Schweigen, Beten, Glauben, Hoffen

  • Weihnachtsimpuls - 24.12.2015

Vielleicht nicht gerade ein gewohntes, sondern eher befremdend anmutendes Bild, das der Künstler Walter Habdank zu Weihnachten gemalt hat. Aber passt es nicht gerade in unsere Zeit? Wie vor 2015 Jahren sind Menschen mit einer Hoffnung nach einem besseren Leben unterwegs. Wie vor 2015 Jahren suchen Menschen nach Heil und Heilung. Wie vor 2015 Jahren warten Menschen auf einen, der Frieden bringt, der erlöst von Unterdrückung und Gewalt ... wie vor 2015 Jahren!
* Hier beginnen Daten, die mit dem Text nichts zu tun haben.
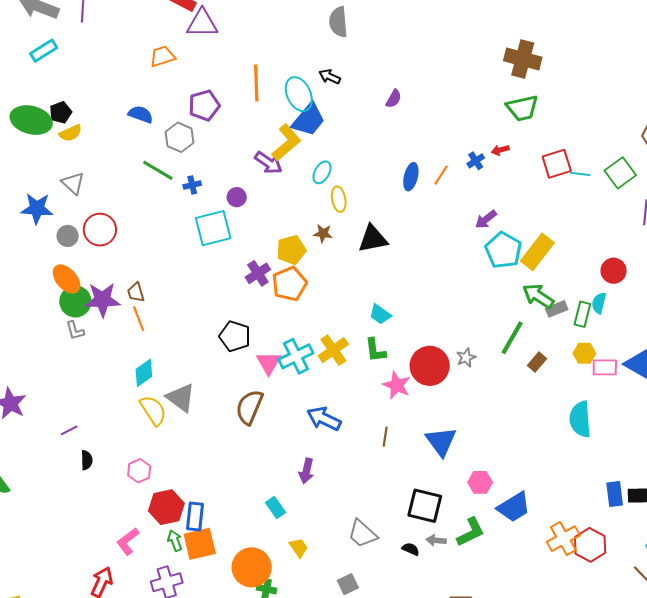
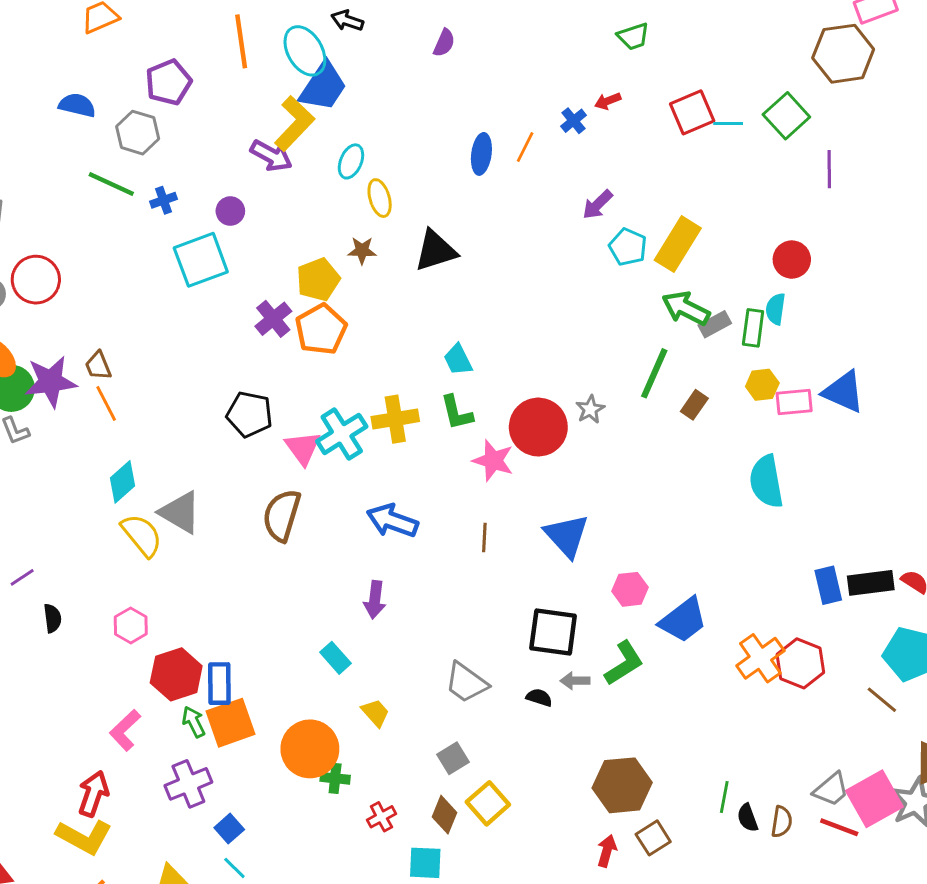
green trapezoid: (522, 108) -> (633, 36), size x0.7
cyan pentagon: (503, 250) -> (628, 247), size x0.7
cyan trapezoid: (380, 314) -> (458, 360), turned 35
yellow cross: (333, 350) -> (395, 419), turned 32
Und die Antwort kam, vor 2015 Jahren, in einem Kind. Die Botschaft damals wie heute: Erhebt Eure Häupter, habt keine Angst, lasst euch nicht verunsichern, kommt heraus aus euren Gefängnissen, denn Gott ist mit Euch. Oder, wie das Bild es ausdrückt: Ein Kind, nicht die Macht, bringt Frieden, ein Kind, nicht die Herrscher, bringt Freiheit. Das heißt nicht Macht, nicht Krieg, nicht Terror erlösen die Menschheit, sondern ohnmächtige Liebe, Vertrauen, Güte, Menschlichkeit, wie es das Kreuz im Hintergrund suggeriert. Deshalb ist unsere Weihnachtsbotschaft für Sie alle einfach in dieser Zeit der Unsicherheit: Verzagt nicht, sondern schaut auf den, der uns Hoffnung schenkt, der unter uns ist und uns stärkt, heute an die Erlösung zu glauben, heute zu hoffen, dass das Gute stärker ist als das Böse.

„Nicht Macht, nicht Krieg, nicht Terror erlösen die Menschheit, sondern ohnmächtige Liebe, Vertrauen, Güte, Menschlichkeit.“

Schweigen, Beten, Glauben, Hoffen, damit Friede in die Welt komme. Gestärkt durch diese Haltungen können wir Hoffnungsträger und -trägerinnen in der heutigen Welt sein, damit – wie vor 2015 Jahren – heute Heil und Rettung in unsere konkrete Geschichte kommen können, dass Menschen, die an der Unmenschlichkeit und Ungerechtigkeit vieler Systeme zerbrechen, wieder Hoffnung fassen und an eine Zukunft in Frieden und Freiheit glauben können.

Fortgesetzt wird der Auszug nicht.